Чарли безнадежно махнул рукой. Чувство у него было такое, словно он пытался разговаривать с кем-то, чей язык ему непонятен.
— Сколько еще времени вы останетесь в Serail?
— Не знаю. Пока не сделаю то, что мне предназначено. Пока не придет час, когда почувствую всем своим существом, что Робер освобожден, не из тюрьмы, но от своего греха. Одно время я надписывала адреса на конвертах. Конвертов многие сотни, и кажется, им не будет конца, пишешь, пишешь, и долгое время кажется, сколько их было, столько и есть, и вдруг, когда меньше всего этого ждешь, оказывается, надписала последний конверт. Очень странное ощущение.
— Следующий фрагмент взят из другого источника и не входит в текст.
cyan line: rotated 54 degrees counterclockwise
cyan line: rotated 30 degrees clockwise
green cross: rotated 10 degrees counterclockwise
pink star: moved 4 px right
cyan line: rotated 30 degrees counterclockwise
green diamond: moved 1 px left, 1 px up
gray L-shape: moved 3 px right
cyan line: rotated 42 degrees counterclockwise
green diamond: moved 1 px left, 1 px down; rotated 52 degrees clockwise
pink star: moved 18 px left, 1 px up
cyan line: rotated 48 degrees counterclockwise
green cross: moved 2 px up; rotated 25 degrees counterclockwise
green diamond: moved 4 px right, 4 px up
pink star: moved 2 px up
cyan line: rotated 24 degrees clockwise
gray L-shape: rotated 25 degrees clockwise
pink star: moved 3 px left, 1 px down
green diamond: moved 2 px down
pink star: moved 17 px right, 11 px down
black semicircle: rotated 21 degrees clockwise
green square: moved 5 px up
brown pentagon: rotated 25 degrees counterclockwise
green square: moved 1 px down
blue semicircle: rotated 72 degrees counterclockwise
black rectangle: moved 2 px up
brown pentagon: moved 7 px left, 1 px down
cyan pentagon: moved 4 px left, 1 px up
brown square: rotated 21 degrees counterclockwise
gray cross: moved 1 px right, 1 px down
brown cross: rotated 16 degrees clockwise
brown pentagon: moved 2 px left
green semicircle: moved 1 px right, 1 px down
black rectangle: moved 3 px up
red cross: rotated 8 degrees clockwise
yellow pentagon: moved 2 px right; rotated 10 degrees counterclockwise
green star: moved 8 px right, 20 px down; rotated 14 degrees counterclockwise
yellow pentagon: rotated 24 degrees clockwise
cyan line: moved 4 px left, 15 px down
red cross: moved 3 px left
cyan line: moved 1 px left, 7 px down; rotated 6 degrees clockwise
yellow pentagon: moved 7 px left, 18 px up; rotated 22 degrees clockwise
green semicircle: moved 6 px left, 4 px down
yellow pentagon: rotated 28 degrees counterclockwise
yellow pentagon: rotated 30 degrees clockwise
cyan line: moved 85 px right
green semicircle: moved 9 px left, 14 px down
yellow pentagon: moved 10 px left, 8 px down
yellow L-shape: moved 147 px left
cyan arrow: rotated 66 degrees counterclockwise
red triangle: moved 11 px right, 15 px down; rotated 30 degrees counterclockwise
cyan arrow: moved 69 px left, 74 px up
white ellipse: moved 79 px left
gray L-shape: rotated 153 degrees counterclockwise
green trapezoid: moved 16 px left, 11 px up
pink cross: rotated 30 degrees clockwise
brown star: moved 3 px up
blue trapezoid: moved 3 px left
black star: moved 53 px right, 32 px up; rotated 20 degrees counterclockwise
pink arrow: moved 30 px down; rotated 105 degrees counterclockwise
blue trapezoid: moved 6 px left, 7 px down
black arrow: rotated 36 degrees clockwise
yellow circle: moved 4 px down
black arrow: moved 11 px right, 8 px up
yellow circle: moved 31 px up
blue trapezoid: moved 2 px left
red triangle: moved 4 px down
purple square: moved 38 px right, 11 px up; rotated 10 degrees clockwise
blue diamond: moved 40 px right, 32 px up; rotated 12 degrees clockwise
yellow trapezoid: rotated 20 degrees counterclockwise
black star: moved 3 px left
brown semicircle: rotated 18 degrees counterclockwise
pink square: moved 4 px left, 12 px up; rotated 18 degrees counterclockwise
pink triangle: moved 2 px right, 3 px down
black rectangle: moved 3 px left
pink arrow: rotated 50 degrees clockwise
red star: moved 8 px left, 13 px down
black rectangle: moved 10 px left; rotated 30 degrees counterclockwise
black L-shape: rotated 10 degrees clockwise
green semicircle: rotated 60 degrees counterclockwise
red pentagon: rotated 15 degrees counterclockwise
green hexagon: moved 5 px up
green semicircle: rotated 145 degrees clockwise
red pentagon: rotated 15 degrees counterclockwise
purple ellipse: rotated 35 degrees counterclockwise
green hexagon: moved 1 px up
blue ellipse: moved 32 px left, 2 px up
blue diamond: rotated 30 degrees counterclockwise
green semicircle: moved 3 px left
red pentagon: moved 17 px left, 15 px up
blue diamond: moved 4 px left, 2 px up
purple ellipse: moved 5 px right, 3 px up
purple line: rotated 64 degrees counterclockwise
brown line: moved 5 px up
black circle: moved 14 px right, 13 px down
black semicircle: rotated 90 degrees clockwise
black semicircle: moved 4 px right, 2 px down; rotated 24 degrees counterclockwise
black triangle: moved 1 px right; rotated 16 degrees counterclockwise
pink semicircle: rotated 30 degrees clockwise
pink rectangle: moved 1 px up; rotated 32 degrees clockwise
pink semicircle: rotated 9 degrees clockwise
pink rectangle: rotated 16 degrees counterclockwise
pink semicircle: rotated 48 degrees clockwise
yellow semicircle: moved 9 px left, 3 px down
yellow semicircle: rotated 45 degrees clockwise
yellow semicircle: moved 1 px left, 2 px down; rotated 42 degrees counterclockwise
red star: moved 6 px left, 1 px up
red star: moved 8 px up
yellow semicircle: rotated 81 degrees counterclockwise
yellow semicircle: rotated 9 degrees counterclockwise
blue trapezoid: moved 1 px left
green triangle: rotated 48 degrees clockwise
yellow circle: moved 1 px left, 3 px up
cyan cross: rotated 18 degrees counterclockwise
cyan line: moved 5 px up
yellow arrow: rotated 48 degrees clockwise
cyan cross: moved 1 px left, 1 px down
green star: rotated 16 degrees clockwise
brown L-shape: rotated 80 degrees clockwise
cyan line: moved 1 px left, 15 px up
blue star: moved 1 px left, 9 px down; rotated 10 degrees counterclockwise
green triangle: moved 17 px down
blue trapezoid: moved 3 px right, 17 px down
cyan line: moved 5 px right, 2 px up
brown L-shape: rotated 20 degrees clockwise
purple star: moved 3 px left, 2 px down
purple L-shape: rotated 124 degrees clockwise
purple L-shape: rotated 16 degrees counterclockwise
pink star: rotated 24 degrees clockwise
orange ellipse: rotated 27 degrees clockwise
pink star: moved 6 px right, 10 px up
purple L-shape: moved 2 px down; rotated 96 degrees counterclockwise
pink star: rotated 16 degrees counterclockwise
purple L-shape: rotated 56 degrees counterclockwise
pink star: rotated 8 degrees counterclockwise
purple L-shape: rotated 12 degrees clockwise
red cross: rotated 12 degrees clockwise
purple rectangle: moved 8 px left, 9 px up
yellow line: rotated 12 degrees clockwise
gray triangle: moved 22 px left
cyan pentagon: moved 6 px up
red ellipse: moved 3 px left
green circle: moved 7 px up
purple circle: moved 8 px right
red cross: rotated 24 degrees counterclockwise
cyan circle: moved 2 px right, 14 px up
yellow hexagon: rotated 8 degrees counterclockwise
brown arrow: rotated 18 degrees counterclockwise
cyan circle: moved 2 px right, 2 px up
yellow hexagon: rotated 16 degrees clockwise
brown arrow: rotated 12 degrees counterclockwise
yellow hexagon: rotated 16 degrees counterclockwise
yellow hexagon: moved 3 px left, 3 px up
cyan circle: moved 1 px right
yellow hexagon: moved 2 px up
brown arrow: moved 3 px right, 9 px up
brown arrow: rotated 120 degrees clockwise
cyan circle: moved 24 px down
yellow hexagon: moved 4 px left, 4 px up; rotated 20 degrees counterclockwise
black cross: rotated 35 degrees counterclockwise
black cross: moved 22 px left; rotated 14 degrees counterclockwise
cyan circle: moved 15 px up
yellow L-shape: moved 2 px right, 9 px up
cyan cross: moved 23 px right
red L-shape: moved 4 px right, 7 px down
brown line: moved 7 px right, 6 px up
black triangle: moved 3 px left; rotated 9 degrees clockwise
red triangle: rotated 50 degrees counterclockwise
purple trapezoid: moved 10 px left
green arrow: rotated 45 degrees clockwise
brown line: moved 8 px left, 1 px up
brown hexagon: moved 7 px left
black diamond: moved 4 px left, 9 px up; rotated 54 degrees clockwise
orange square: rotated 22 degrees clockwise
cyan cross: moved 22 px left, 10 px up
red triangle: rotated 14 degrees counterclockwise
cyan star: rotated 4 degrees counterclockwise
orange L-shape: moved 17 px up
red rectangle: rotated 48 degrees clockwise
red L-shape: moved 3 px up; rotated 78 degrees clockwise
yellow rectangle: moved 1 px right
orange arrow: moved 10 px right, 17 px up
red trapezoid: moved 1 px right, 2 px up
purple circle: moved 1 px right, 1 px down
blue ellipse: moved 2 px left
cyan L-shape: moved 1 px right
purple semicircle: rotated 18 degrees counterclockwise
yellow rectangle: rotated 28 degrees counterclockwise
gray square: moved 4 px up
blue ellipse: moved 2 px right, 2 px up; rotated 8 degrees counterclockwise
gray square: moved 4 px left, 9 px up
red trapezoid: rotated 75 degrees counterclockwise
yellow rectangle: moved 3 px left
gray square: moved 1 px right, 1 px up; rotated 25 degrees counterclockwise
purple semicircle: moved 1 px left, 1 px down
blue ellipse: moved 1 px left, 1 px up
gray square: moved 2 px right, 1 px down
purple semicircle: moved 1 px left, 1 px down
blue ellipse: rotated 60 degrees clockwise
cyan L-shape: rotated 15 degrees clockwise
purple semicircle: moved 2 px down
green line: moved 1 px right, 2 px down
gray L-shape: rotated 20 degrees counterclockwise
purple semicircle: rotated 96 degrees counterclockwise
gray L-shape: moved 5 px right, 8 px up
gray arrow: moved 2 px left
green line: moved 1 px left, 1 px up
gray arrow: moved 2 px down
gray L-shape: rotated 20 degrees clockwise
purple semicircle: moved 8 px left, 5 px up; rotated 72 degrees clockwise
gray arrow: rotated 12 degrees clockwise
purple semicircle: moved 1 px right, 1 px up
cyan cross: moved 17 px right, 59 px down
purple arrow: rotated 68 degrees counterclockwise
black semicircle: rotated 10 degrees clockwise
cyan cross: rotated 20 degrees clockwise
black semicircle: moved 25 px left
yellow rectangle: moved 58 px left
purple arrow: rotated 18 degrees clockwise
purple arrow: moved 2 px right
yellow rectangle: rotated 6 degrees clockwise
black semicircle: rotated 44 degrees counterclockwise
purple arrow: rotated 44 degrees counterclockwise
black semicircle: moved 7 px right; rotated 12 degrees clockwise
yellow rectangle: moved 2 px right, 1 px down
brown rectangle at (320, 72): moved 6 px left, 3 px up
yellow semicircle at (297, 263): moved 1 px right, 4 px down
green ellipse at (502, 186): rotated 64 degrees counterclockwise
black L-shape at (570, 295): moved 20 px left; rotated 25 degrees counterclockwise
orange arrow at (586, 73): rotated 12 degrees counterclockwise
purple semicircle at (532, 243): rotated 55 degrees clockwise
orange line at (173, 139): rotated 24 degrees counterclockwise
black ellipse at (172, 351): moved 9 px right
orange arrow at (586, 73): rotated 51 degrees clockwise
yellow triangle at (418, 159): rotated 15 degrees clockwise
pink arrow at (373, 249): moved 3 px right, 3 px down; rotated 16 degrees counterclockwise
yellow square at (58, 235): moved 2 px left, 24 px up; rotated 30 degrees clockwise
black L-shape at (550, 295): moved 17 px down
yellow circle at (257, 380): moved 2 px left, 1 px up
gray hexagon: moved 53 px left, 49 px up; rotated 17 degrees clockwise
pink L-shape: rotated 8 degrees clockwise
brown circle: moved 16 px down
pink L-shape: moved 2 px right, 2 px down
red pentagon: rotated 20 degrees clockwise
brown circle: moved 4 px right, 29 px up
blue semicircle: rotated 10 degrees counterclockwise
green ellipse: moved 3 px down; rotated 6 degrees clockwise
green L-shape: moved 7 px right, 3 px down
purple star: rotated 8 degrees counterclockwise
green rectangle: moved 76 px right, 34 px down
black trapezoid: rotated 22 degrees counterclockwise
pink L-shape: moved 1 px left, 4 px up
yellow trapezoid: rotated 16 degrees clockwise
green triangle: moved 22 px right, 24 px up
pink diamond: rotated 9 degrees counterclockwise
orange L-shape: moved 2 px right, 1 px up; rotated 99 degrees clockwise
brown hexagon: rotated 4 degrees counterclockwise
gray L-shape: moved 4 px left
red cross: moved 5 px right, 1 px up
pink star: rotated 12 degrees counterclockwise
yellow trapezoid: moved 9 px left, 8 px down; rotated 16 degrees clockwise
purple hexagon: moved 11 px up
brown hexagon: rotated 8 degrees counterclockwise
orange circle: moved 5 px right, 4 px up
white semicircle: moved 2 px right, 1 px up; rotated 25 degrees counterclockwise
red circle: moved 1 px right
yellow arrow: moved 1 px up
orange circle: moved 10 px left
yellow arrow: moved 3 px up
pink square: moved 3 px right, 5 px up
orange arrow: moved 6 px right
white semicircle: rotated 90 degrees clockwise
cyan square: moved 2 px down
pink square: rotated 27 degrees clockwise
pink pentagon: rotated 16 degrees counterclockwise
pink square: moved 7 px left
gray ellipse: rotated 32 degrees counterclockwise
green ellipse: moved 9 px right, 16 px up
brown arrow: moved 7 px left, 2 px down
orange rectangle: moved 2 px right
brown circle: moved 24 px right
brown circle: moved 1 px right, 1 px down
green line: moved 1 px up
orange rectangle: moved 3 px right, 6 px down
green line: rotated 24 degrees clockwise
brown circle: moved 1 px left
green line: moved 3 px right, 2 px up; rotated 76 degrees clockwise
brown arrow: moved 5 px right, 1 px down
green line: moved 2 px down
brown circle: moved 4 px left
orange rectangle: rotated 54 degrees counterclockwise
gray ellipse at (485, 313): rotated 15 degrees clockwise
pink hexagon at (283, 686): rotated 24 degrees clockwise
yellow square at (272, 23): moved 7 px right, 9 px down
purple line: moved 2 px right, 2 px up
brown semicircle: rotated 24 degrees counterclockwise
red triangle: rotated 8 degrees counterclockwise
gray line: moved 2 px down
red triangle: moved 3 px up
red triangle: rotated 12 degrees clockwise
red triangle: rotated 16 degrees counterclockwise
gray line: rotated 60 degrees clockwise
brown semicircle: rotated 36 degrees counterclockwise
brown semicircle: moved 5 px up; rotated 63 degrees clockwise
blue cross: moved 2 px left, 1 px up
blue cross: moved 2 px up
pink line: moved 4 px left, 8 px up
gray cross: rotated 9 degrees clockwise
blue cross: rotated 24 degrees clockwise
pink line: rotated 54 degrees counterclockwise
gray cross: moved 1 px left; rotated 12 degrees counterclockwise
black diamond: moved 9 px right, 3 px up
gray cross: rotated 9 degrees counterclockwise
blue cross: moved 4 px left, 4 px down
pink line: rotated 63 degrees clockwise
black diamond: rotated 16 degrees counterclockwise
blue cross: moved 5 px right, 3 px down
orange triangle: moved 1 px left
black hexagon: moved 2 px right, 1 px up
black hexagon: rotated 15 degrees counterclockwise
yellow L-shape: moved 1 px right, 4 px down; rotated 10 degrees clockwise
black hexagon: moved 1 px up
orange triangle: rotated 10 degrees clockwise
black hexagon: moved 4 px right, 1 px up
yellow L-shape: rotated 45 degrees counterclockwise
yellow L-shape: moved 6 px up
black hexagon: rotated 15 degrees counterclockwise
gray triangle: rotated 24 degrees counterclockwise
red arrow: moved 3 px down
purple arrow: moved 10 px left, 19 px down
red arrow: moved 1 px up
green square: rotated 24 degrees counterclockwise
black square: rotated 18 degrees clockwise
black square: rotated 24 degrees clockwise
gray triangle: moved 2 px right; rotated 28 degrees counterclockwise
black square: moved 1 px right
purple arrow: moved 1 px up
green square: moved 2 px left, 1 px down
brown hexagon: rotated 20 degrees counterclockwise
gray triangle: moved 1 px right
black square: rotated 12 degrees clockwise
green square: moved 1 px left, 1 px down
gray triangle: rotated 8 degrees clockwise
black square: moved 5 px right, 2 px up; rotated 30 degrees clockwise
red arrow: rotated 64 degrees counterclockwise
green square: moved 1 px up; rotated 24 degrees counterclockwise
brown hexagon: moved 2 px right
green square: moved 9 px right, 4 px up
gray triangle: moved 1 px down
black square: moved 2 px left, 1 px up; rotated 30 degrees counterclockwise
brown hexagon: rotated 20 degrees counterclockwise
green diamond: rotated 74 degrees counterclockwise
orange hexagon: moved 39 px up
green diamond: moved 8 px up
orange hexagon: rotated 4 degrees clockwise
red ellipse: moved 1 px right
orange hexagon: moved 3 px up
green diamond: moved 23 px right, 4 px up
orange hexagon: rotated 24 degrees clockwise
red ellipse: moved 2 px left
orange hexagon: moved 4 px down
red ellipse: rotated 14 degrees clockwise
— И тогда вы уйдете и присоединитесь к Роберу?
— Если он захочет.
— Ну конечно захочет, — сказал Чарли.
С бесконечной печалью Лидия посмотрела на него.
— Не знаю.
— Как вы можете сомневаться? Он вас любит. В конце концов, подумайте, что должна значить для него ваша любовь.
— Вы слышали, что сказали сегодня эти двое. Он весел, ему повезло, он вполне освоился. Так и должно было быть. Так уж он устроен. Он любил меня, да, знаю, но я знаю также, что любить долго он не способен. Даже если бы ничего не случилось, он не навсегда остался бы со мной. Я с первых дней это знала. И когда настанет час и я смогу уйти, как я могу надеяться, что к тому времени он меня не разлюбит?
— Но если вы так думаете, мыслимо ли и дальше вести такую жизнь?
— Глупо, да? Он жестокий, себялюбивый, бессовестный и безнравственный. Мне все равно. Я не уважаю его, не доверяю ему, но люблю. Люблю всем телом, всеми помыслами, чувствами, всем своим существом. — Она заговорила другим тоном, шутливым. — Теперь, когда я вам это сказала, вам ясно, я презренная женщина, не достойная ни интереса вашего, ни сочувствия.
Чарли с минуту подумал.
— Что ж, не стыжусь сказать, все это выше моего понимания. Но хоть ему и тяжко приходится, я, пожалуй, предпочел бы оказаться на его месте, а не на вашем.
— Почему?
— Что ж, скажу вам откровенно, по-моему, нет ничего мучительней, чем всем сердцем любить человека и знать, что ему грош цена.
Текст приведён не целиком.